The flesh and blood of Jesus Christ was hung on a cross and the whole world went dark again. All the darkness and emptiness and loss that the powers of evil could conjure — it all came together to kill the image of God. But his cruel death resulted in the ultimate and forever defeat of all those dark powers. Chaos and turmoil and sin and death and Satan were eternally destroyed on that great day.

God looked into the deep darkness of the cross, he looked into the lifeless void of the grave, and he created everything brand new all over again. For all of us. For you and for me. Jesus says, “Because I live, you also will live!”
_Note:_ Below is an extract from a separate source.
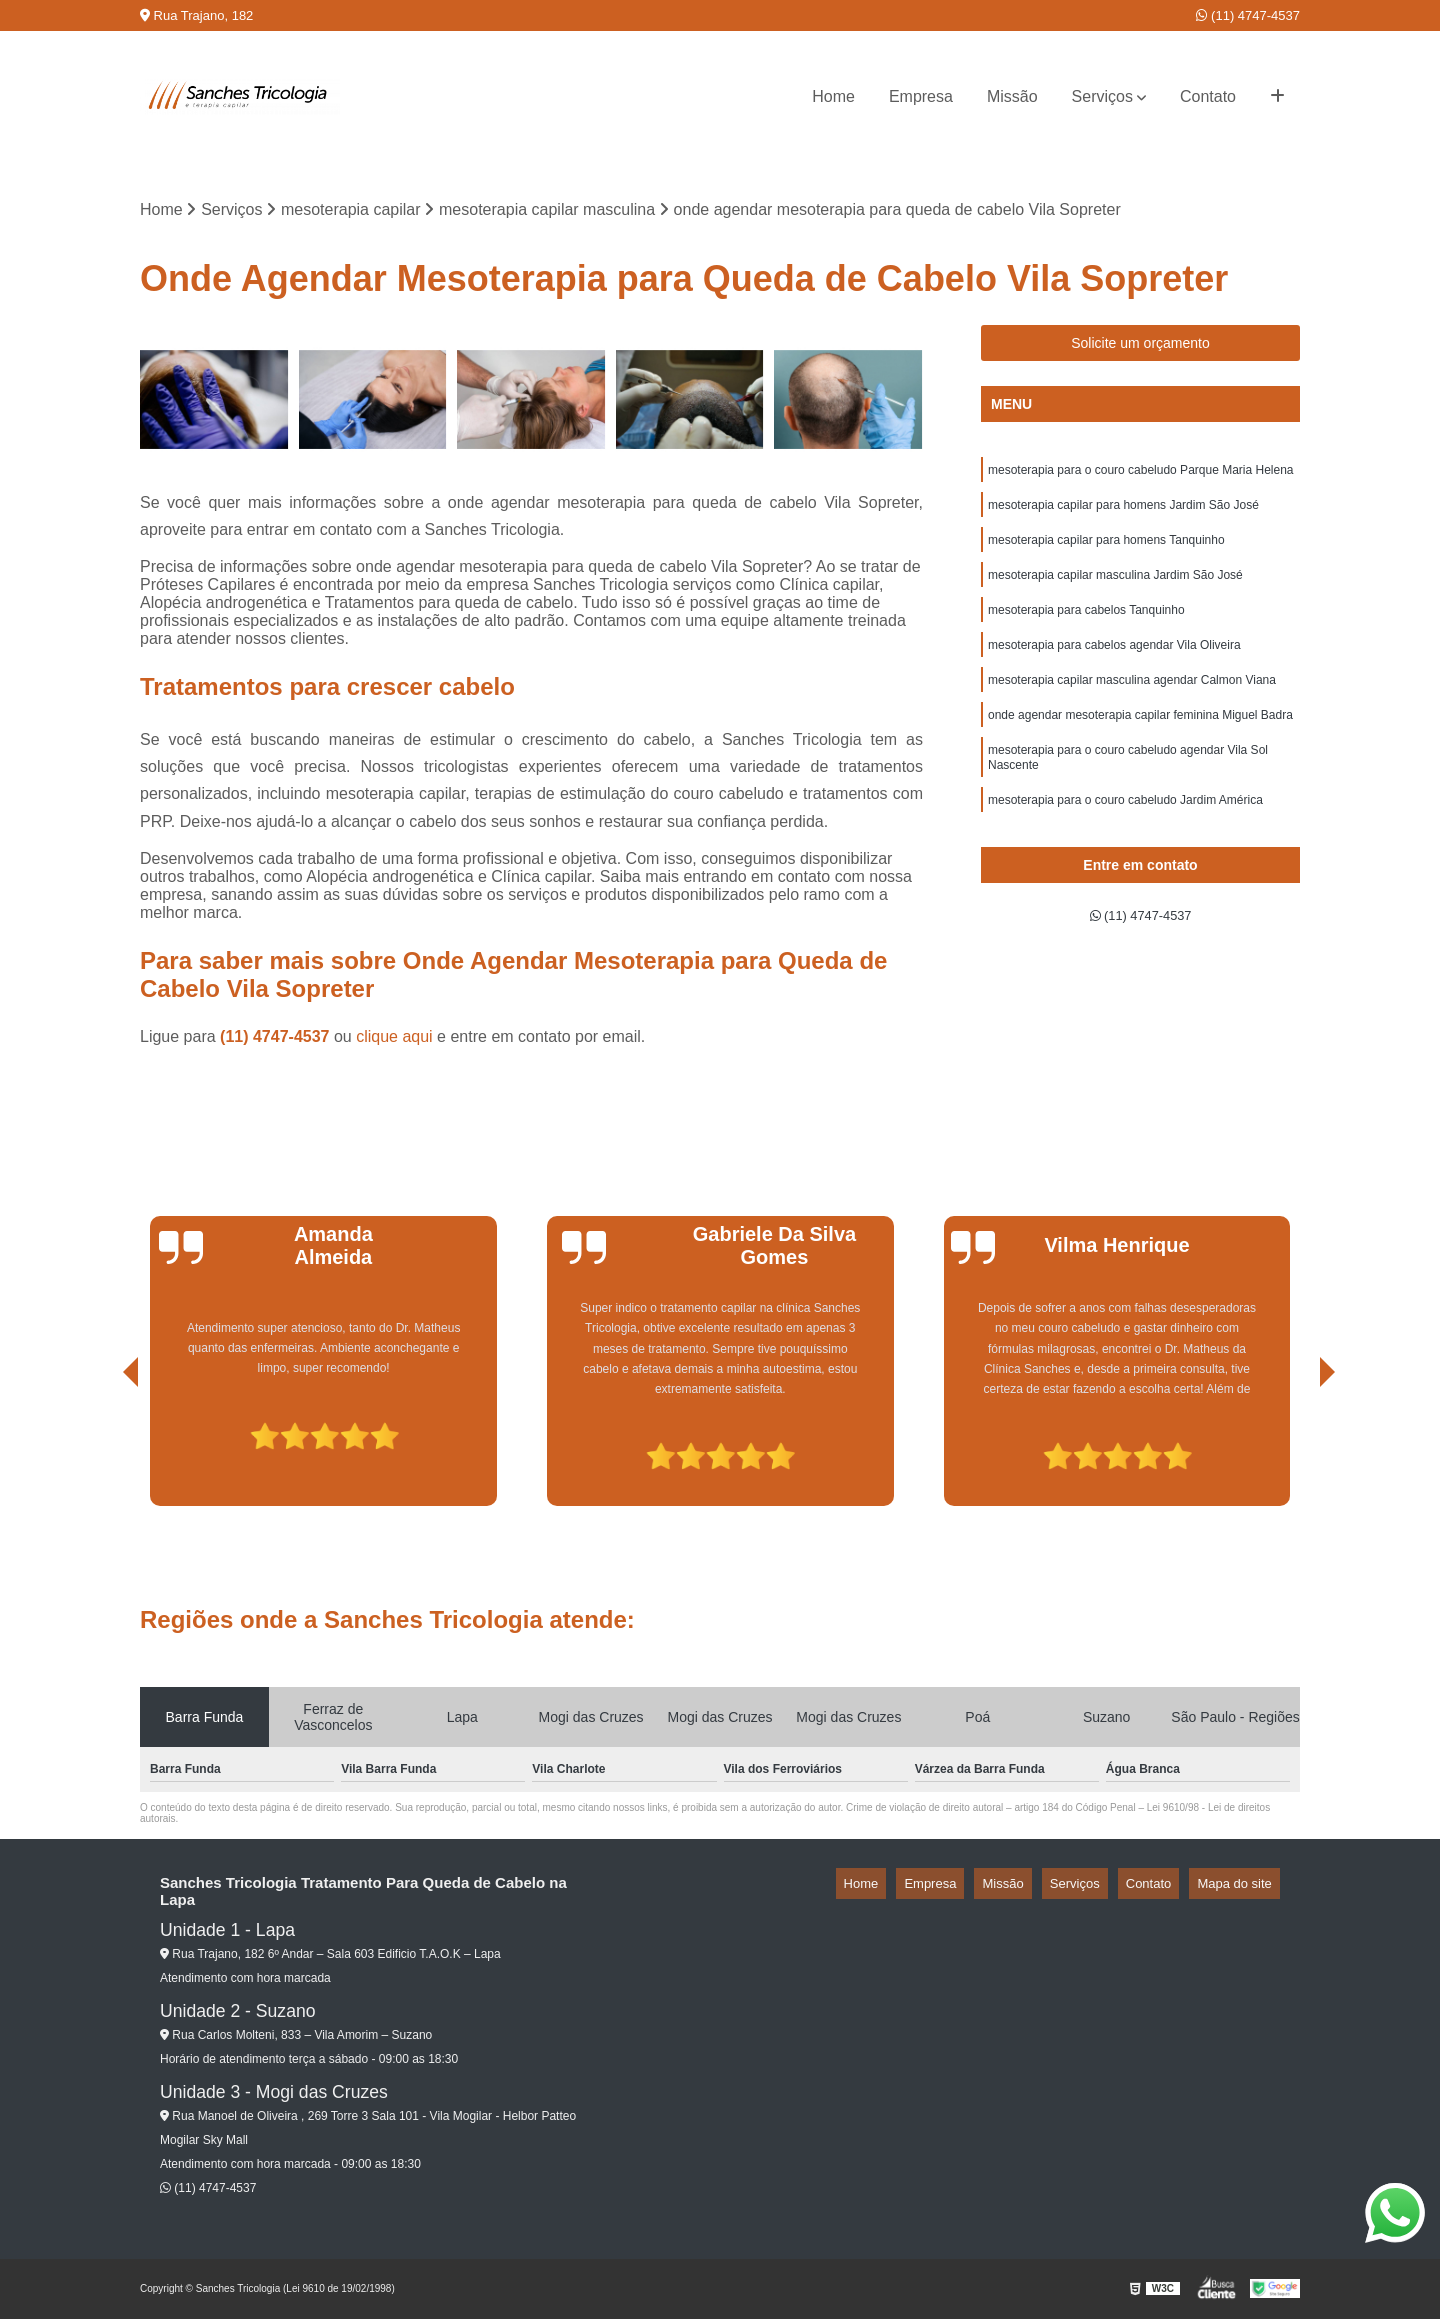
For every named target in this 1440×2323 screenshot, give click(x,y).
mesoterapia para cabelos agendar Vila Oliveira (1114, 667)
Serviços (1102, 96)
“If anyone is in Christ, there is new creation! The old has gone, the new has come! All this is from God, who reconciled us to himself through Christ!” ~2 Corinthians 5:17-18

God’s beautiful design and purpose in creation began with Jesus Christ. And his plan for the redemption of all creation runs through Jesus Christ. What Jesus did at the cross shows us what God will do to bring his new creation to every man, woman, and child he’s ever placed on this planet. The same creative love and power that triumphed on the cross in Christ is the same love and power that created and sustains the whole world. The same Jesus who created you is also redeeming you.

Your destiny is not determined by fate or fluke or luck, but by our loving and gracious Father. The earth is not a random accident in the chemistry lab of the universe. There is meaning and purpose to all of creation. But we can’t understand it, we can’t comprehend creation or God’s purposes for creation apart from Christ.

If the heavens and the earth and everything and everyone in them are created by Christ and exist for Christ, then it’s never meaningless or without direction. And it’s never beyond the reach of God’s Holy Spirit. It’s never out of range of God’s holy possibility. It’s never past God’s capacity to create.

I wonder if, right now, your life feels formless and empty. Is there a void or a darkness in your life? Does chaos reign instead of calm? Is there any pain in your soul? Is there bitterness in your heart? How much disappointment is in there? How much hurt? How much sin?

God’s Holy Spirit is near. God’s Spirit is hovering, he is moving over you right now. He is hovering over your darkness, he is moving over your emptiness. He sees your pain and confusion. He knows about your sin. He is near. He is hovering. Moving.

And you pray. Maybe out loud. Maybe through tears.

Create in me.

And God says, “I can.”

Lord, breathe into me.

And God says, “I can.”

Make something new out of the chaos of my life.

And God says, “I will.”

Shine light into my darkness, Lord. Bring life into my soul. Create in me your holy image and your Holy Spirit.

And God says, through our Lord Jesus who was and is and is to come, “Behold! I am making all things new!”